Despite some ideological carping from those who lost cases that depended upon the extension of past decisions, Roberts and Alito have also shown themselves to be strongly respectful of precedent. Advocates this term urged overturning previous abortion decisions, a Warren Court ruling allowing taxpayers to sue in religion cases, and campaign spending limits. The new justices left those precedents in place, often resisting both their unwarranted extension to new facts and the urging of Justices Antonin Scalia and Clarence Thomas to overrule them.
This cannot fairly be dubbed faux deference. Tinker v. Des Moines Independent School District (1969) still meaningfully invites robust discussion of political and social views in school, as Alito and Kennedy strongly reaffirmed in Morse v. Frederick, even though Tinker did not protect advocacy of illegal drug use. Likewise, the allowance in Grutter v. Bollinger (2003) for race as one factor in pursuit of higher-education diversity was reaffirmed, notwithstanding the Court’s rebuff of outright racial balancing.
Okay, first of all, respect for precedent does not just mean refusing to overrule precedent. It also means actually going where precedent tells you to go in a given case. That Tinker and Grutter still have some theoretical application somewhere after Morse and Parents United does not negate the fact that those two rulings were contorted into nearly unrecognizable shapes through Roberts' "creative" efforts not to overrule them. All Roberts has done is recognize that unhelpful precedents can be isolated rather than overruled with much the same effects, and by operating that way he can still maintain his status as a "minimalist" among more credulous observers. Second, it is interesting that Glendon and Kmiec don't make an argument for how the two worst examples of this distinction-without-difference game was "respectful": The Hein case "not overturning" Flast v. Cohen, and Stenberg II "not overturning" Stenberg I. I believe the former is where Scalia did slam his colleagues for "faux restraint," so it might be worthwhile to tell us why that's not the case. In any event, it is difficult to see why taxpayer standing, insofar as it is accorded to legislative acts that violate the Establishment Clause, doesn't apply to executive acts that do the same (saying it applies to neither is at least consistent, as is saying it applies to both--one but not the other is absurdism). And the two Stenberg cases were nearly mirror images of each other. If a state law prohibiting "partial-birth" abortion needs to have a health exception, then a federal law likewise ought to need it.

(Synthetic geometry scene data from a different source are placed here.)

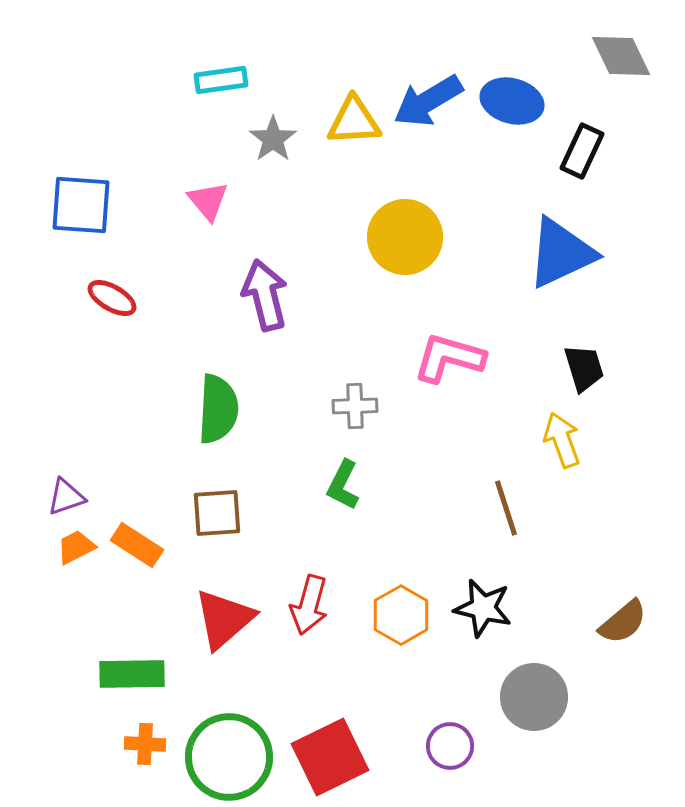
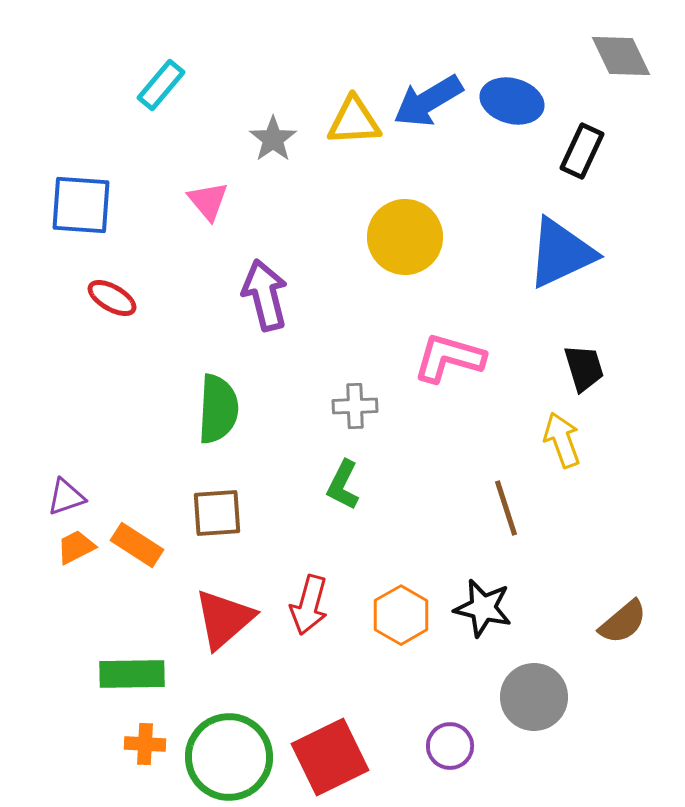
cyan rectangle: moved 60 px left, 5 px down; rotated 42 degrees counterclockwise
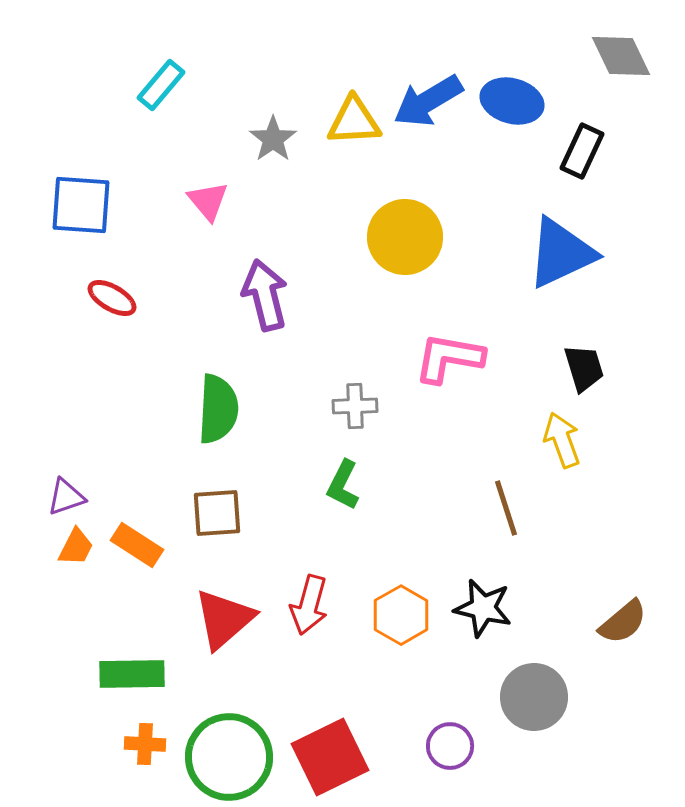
pink L-shape: rotated 6 degrees counterclockwise
orange trapezoid: rotated 144 degrees clockwise
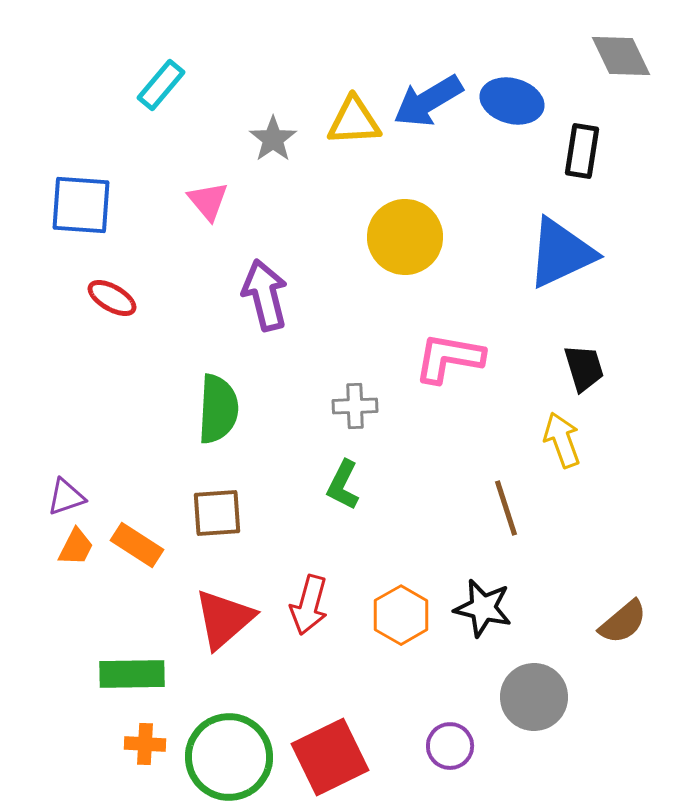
black rectangle: rotated 16 degrees counterclockwise
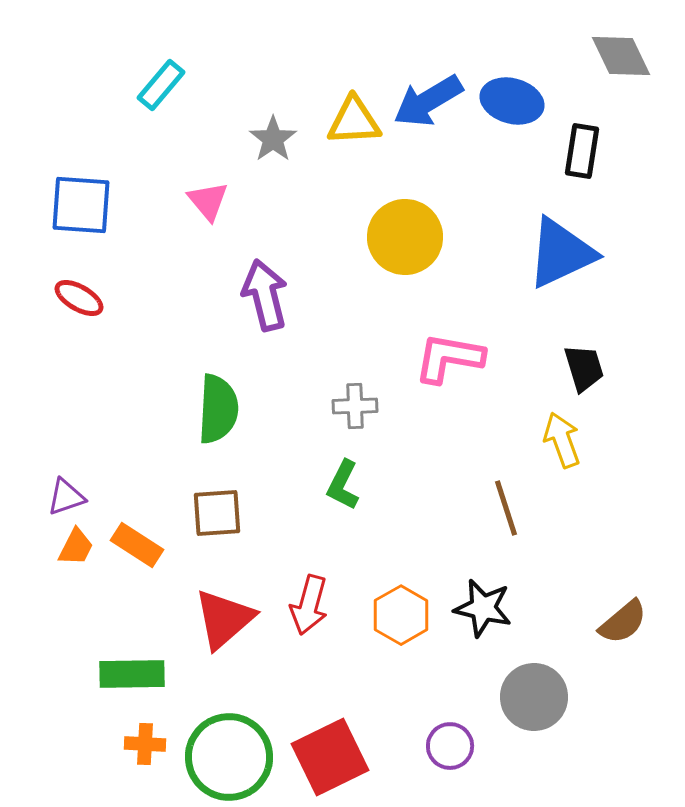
red ellipse: moved 33 px left
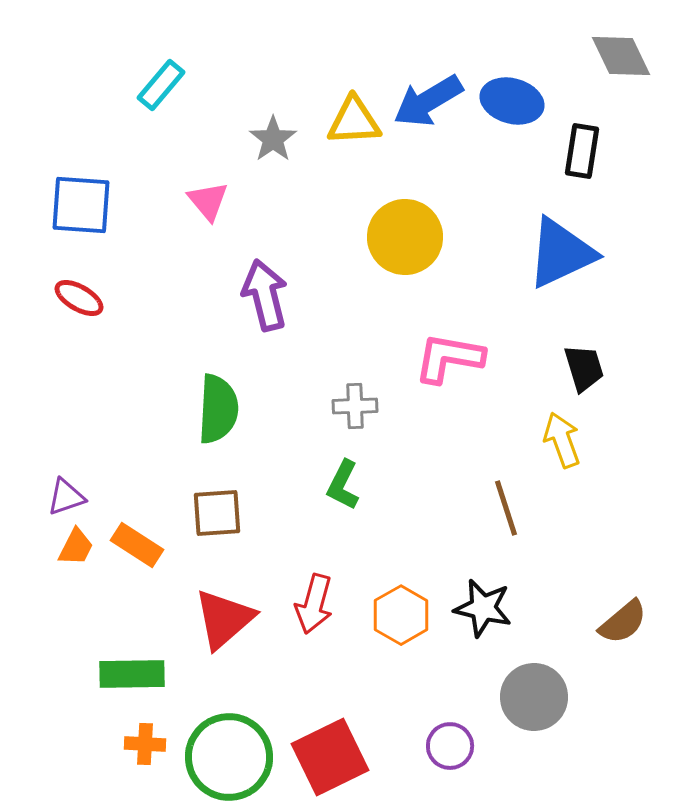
red arrow: moved 5 px right, 1 px up
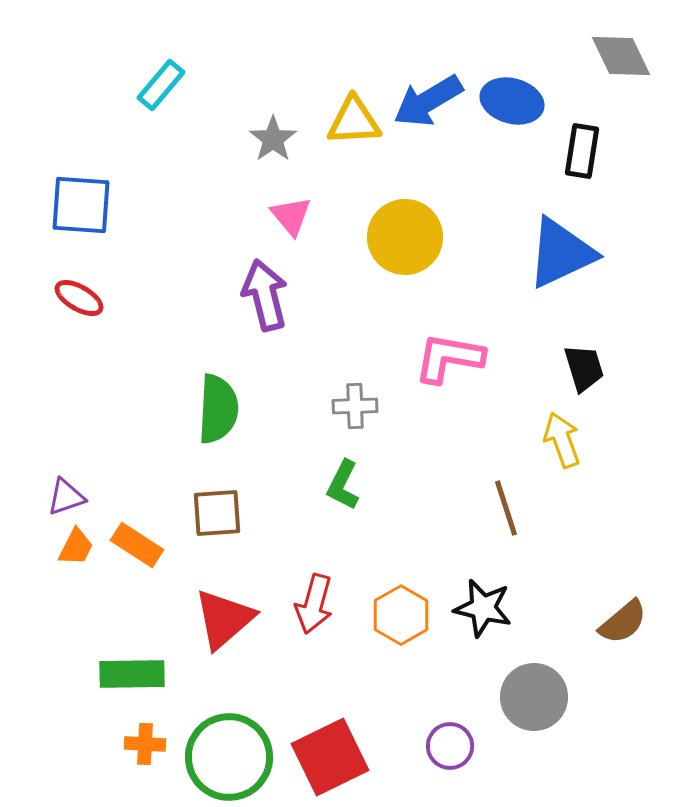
pink triangle: moved 83 px right, 15 px down
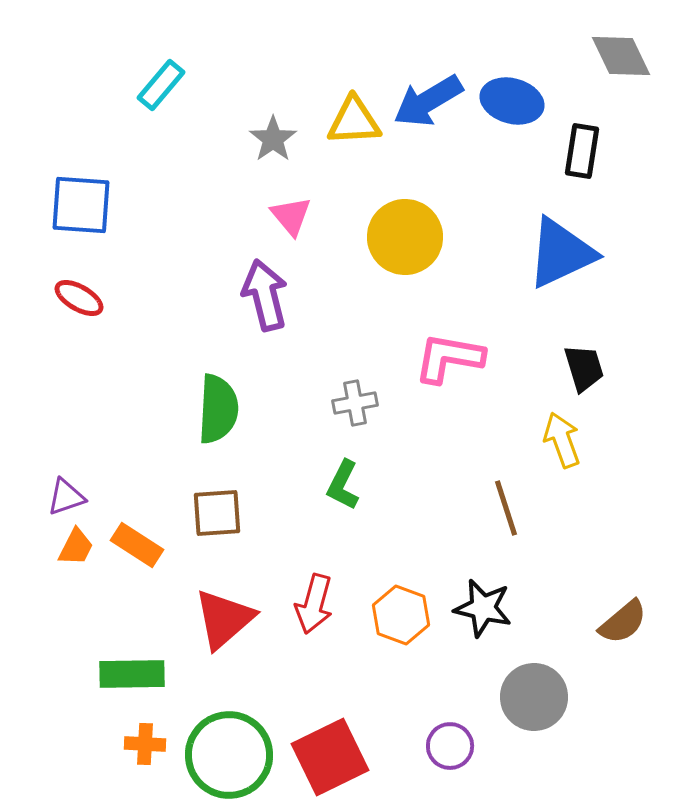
gray cross: moved 3 px up; rotated 9 degrees counterclockwise
orange hexagon: rotated 10 degrees counterclockwise
green circle: moved 2 px up
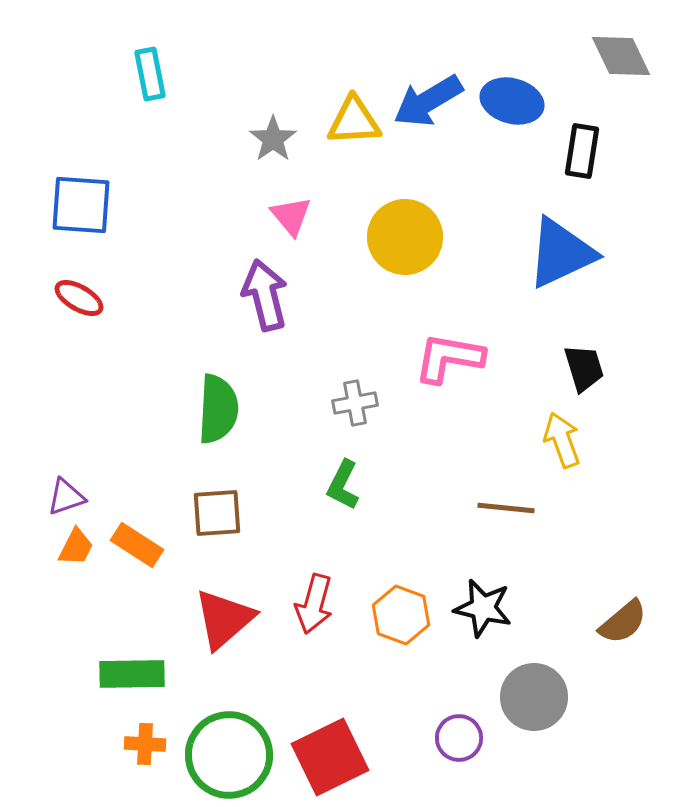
cyan rectangle: moved 11 px left, 11 px up; rotated 51 degrees counterclockwise
brown line: rotated 66 degrees counterclockwise
purple circle: moved 9 px right, 8 px up
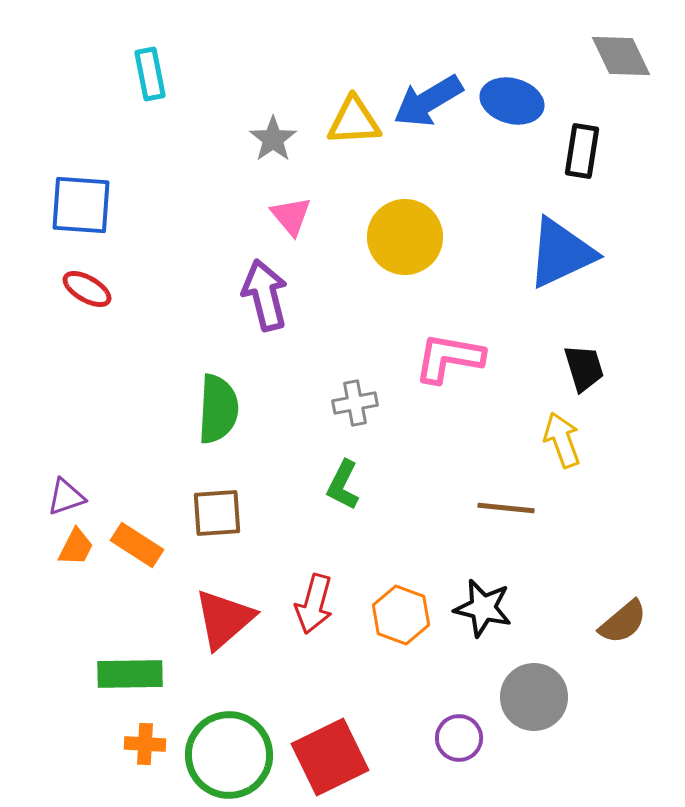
red ellipse: moved 8 px right, 9 px up
green rectangle: moved 2 px left
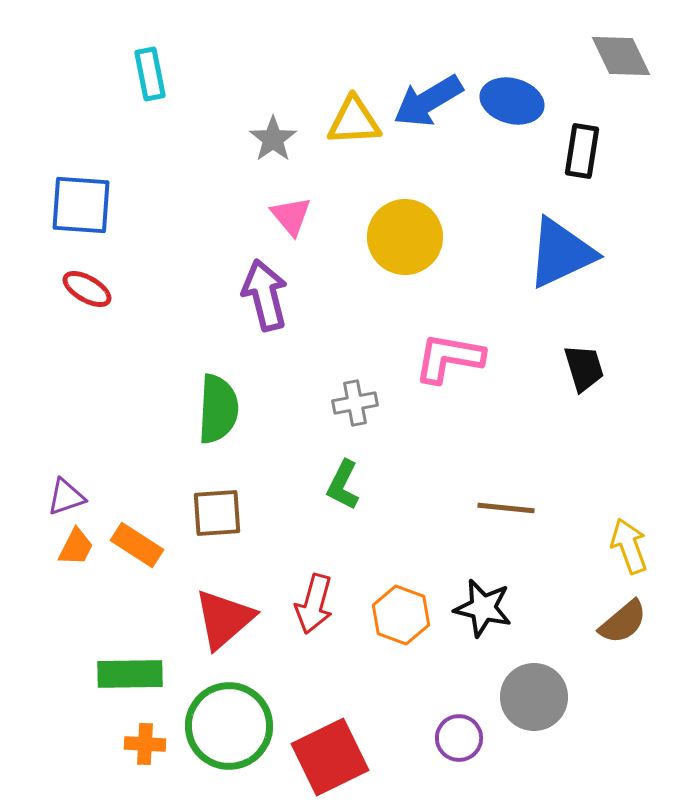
yellow arrow: moved 67 px right, 106 px down
green circle: moved 29 px up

The article concludes with lovely bromides about how law needs to be objective, and how people rely on it for guidance, and putting aside ideology, etc.. It's articles like these that make me ever more convinced that any result will be seen by its defenders as objective (especially conservative defenders who hang their hat on objectivity so heavily), and that those "constraining" forces like objectivity, precedent, stare decisis, and what have you, are no constraint at all. This is anti-persuasion--after reading this article, I'm further away from these author's positions than where I started.